[WHAT IS REQUIRED]: For this exercise, retype all the data exactly and exclude every image.

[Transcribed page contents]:

□ □ □

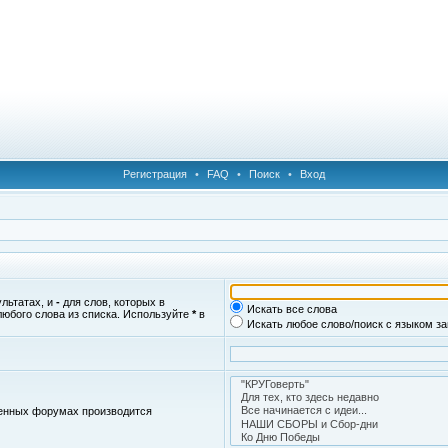
Регистрация
•
FAQ
•
Поиск
•
Вход
ультатах, и
-
для слов, которых в
Искать все слова
любого слова из списка. Используйте
*
в
Искать любое слово/поиск с языком з
женных форумах производится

□ □ □

[COMPLETED TASK]:
Регистрация
•
FAQ
•
Поиск
•
Вход
ультатах, и
-
для слов, которых в
Искать все слова
любого слова из списка. Используйте
*
в
Искать любое слово/поиск с языком з
женных форумах производится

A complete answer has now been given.